_ASSIGNED TASK_. Pictures aside, write out every record exactly as it appears.

[Collected data]

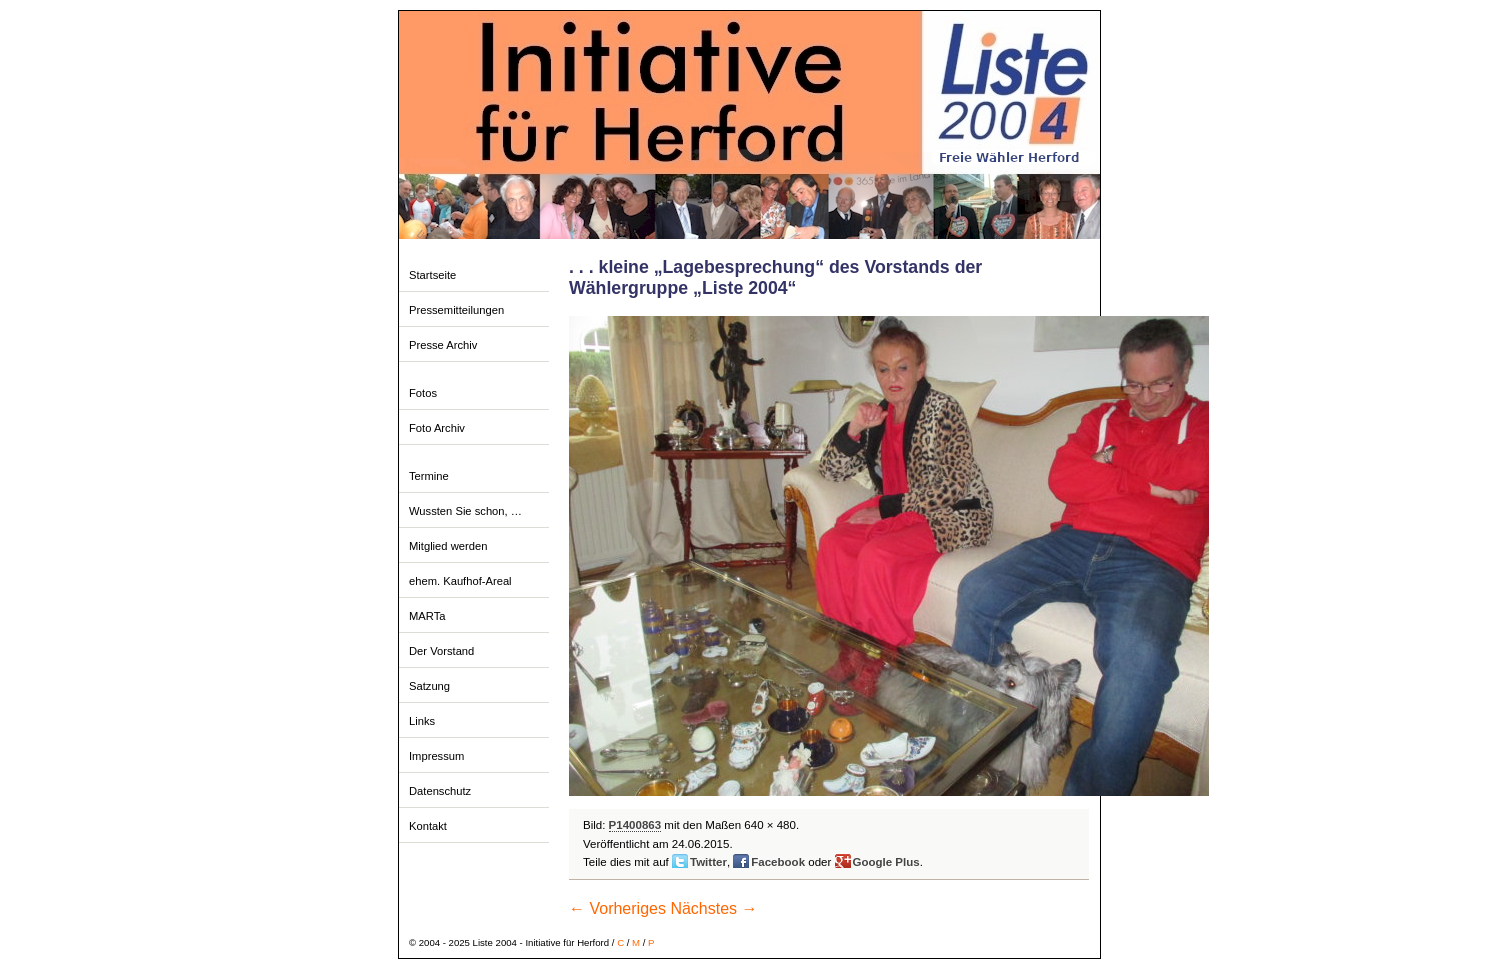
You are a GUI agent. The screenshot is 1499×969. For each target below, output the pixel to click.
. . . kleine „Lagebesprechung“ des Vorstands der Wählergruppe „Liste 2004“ (775, 277)
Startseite (432, 275)
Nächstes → (713, 908)
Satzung (429, 686)
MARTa (427, 616)
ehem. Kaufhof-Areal (460, 581)
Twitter (708, 862)
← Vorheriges (617, 908)
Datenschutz (440, 791)
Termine (429, 476)
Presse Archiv (443, 345)
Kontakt (428, 826)
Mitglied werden (448, 546)
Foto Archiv (437, 428)
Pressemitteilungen (456, 310)
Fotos (423, 393)
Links (422, 721)
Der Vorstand (441, 651)
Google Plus (886, 862)
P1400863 (635, 825)
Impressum (436, 756)
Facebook (778, 862)
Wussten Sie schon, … (465, 511)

_EXPECTED ANSWER_.
You are a GUI agent. The screenshot is 1499×969. For each target below, output the pixel to click.
. . . kleine „Lagebesprechung“ des Vorstands der Wählergruppe „Liste 2004“ (775, 277)
Startseite (432, 275)
Nächstes → (713, 908)
Satzung (429, 686)
MARTa (427, 616)
ehem. Kaufhof-Areal (460, 581)
Twitter (708, 862)
← Vorheriges (617, 908)
Datenschutz (440, 791)
Termine (429, 476)
Presse Archiv (443, 345)
Kontakt (428, 826)
Mitglied werden (448, 546)
Foto Archiv (437, 428)
Pressemitteilungen (456, 310)
Fotos (423, 393)
Links (422, 721)
Der Vorstand (441, 651)
Google Plus (886, 862)
P1400863 (635, 825)
Impressum (436, 756)
Facebook (778, 862)
Wussten Sie schon, … (465, 511)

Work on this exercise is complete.